- Opening Delimiter -

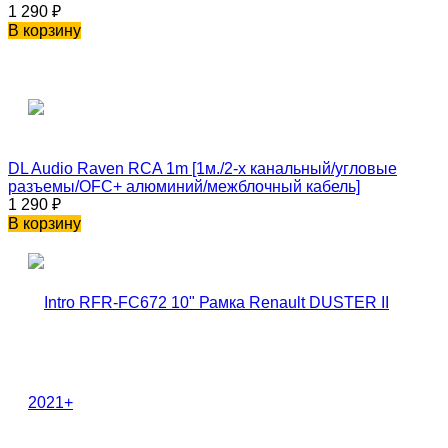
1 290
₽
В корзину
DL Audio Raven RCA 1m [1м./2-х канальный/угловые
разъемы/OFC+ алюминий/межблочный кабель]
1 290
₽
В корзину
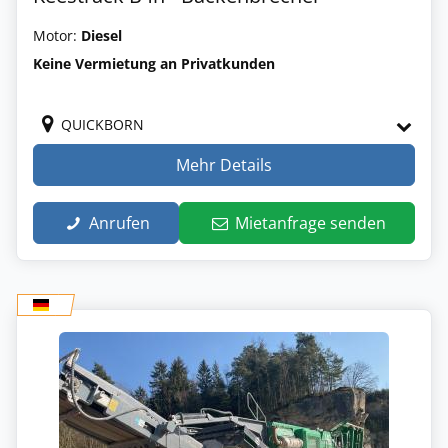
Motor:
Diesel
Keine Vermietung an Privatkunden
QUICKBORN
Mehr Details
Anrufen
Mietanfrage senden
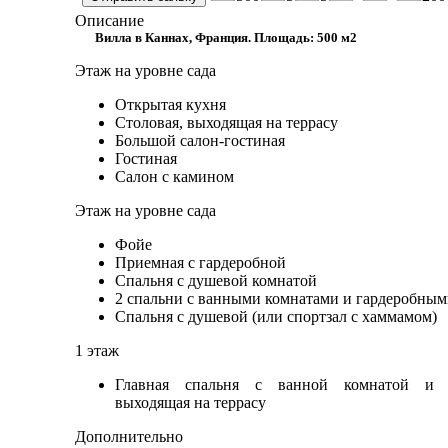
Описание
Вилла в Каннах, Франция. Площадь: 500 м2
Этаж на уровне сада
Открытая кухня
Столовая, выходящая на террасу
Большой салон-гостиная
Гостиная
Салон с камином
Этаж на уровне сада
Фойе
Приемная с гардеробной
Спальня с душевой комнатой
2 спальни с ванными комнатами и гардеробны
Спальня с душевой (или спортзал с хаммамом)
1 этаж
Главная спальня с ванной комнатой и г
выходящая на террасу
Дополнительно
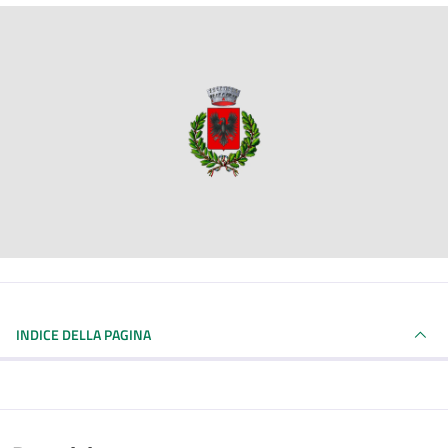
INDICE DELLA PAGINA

- Closing Delimiter -
- Opening Delimiter -

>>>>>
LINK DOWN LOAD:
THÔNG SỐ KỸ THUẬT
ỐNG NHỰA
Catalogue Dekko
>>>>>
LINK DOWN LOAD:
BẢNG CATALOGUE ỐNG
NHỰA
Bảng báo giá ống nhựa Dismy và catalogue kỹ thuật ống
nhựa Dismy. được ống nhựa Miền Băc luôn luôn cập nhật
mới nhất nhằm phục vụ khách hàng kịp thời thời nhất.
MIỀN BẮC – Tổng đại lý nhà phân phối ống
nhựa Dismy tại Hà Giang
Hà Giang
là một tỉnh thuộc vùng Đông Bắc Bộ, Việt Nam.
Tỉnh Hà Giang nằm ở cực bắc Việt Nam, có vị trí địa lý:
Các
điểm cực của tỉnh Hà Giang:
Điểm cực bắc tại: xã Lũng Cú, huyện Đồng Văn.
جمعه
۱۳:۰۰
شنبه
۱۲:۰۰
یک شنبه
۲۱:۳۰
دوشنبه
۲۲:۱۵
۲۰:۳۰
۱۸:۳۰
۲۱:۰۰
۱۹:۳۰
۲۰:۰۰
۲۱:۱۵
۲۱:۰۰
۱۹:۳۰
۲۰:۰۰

- Closing Delimiter -
- Opening Delimiter -

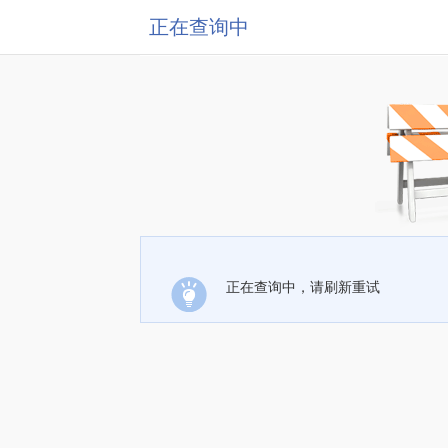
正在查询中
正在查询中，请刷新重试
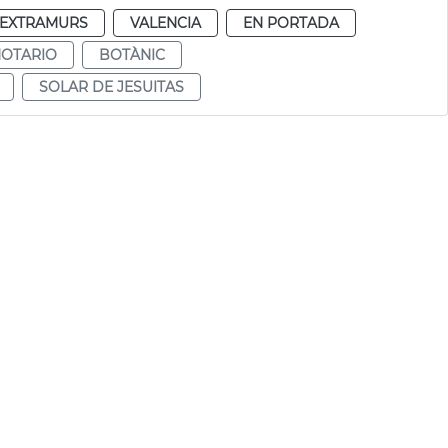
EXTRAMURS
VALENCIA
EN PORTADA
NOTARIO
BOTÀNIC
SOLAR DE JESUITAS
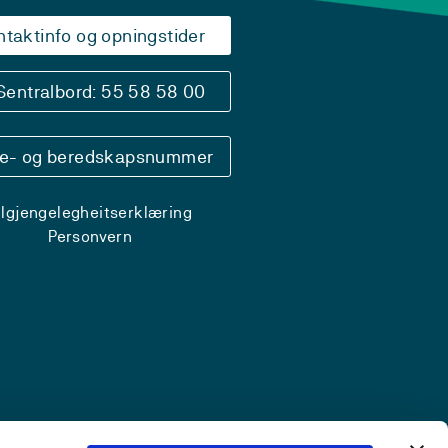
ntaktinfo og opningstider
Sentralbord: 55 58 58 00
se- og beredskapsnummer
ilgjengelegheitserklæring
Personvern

- Closing Delimiter -

Out of the data above, transcribe exactly and only the lines starting with the line that has "THÔNG SỐ KỸ THUẬT" and going on through the line that has "mới nhất nhằm", both included.

• _Written response_:
THÔNG SỐ KỸ THUẬT
ỐNG NHỰA
Catalogue Dekko
>>>>>
LINK DOWN LOAD:
BẢNG CATALOGUE ỐNG
NHỰA
Bảng báo giá ống nhựa Dismy và catalogue kỹ thuật ống
nhựa Dismy. được ống nhựa Miền Băc luôn luôn cập nhật
mới nhất nhằm phục vụ khách hàng kịp thời thời nhất.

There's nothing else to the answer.